The secondary transmission pattern of COVID-19 based on contact tracing in Rwanda.

INTRODUCTION: COVID-19 has shown an exceptionally high spread rate across and within countries worldwide. Understanding the dynamics of such an infectious disease transmission is critical for devising strategies to control its spread. In particular, Rwanda was one of the African countries that started COVID-19 preparedness early in January 2020, and a total lockdown was imposed when the country had only 18 COVID-19 confirmed cases known. Using intensive contact tracing, several infections were identified, with the majority of them being returning travellers and their close contacts. We used the contact tracing data in Rwanda for understanding the geographic patterns of COVID-19 to inform targeted interventions. METHODS: We estimated the attack rates and identified risk factors associated to COVID-19 spread. We used Bayesian disease mapping models to assess the spatial pattern of COVID-19 and to identify areas characterised by unusually high or low relative risk.

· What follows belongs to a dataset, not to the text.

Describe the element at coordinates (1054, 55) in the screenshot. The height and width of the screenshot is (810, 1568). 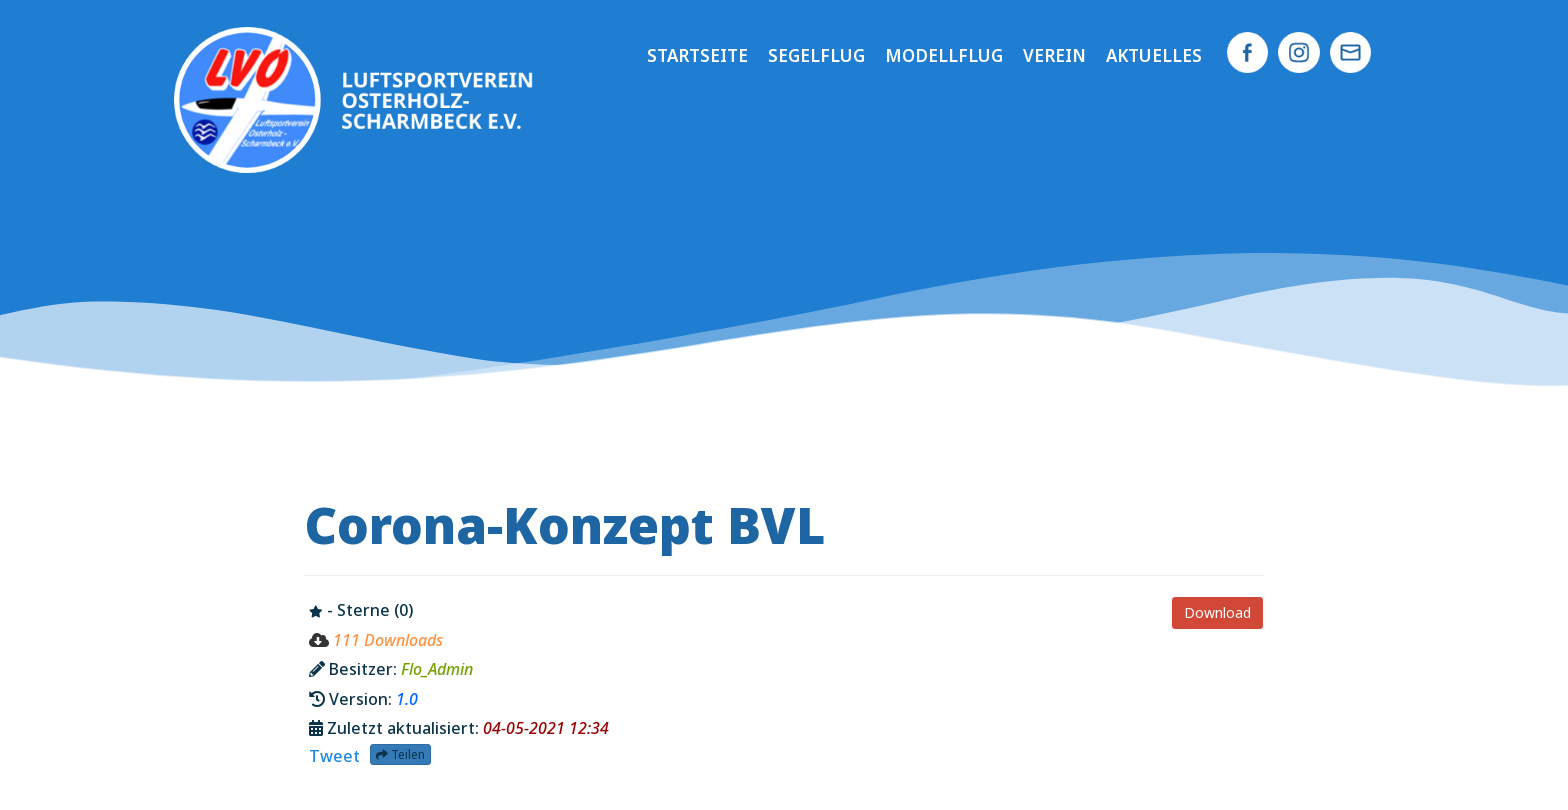
I see `Verein` at that location.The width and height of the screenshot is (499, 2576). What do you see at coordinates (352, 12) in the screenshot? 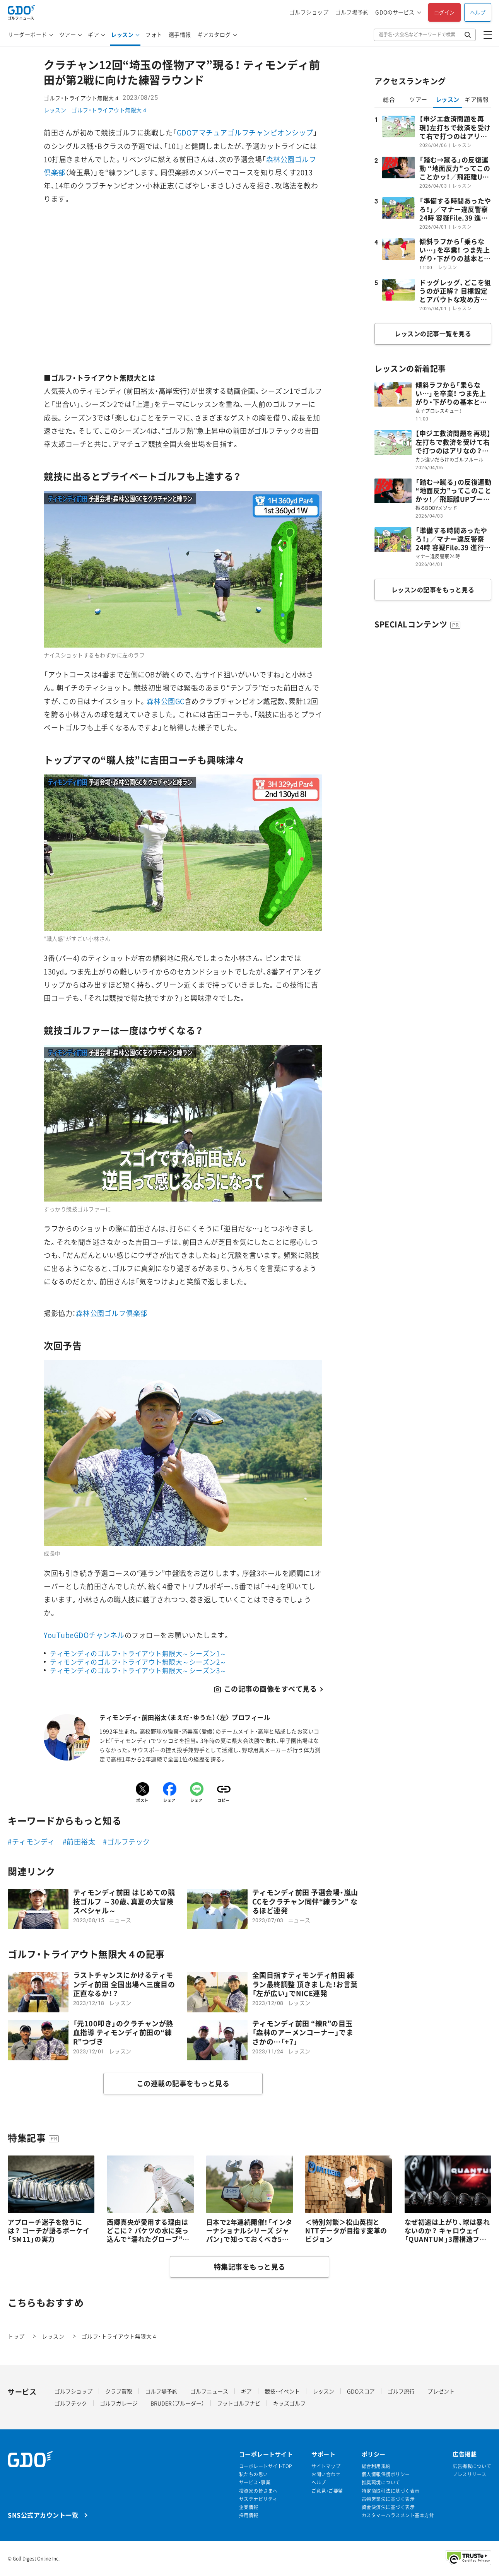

In addition, we used multiple variable conditional logistic regression to assess the impact of the risk factors. RESULTS: The results showed that COVID-19 cases in Rwanda are localised mainly in the central regions and in the southwest of Rwanda and that some clusters occurred in the northeast of Rwanda. Relationship to the index case, being male and coworkers are the important risk factors for COVID-19 transmission in Rwanda. CONCLUSION: The analysis of contact tracing data using spatial modelling allowed us to identify high-risk areas at subnational level in Rwanda. Estimating risk factors for infection with SARS-CoV-2 is vital in identifying the clusters in low spread of SARS-CoV-2 subnational level. It is imperative to understand the interactions between the index case and contacts to identify superspreaders, risk factors and high-risk places. The findings recommend that self-isolation at home in Rwanda should be reviewed to limit secondary cases from the same households and spatiotemporal analysis should be introduced in routine monitoring of COVID-19 in Rwanda for policy making decision on real time.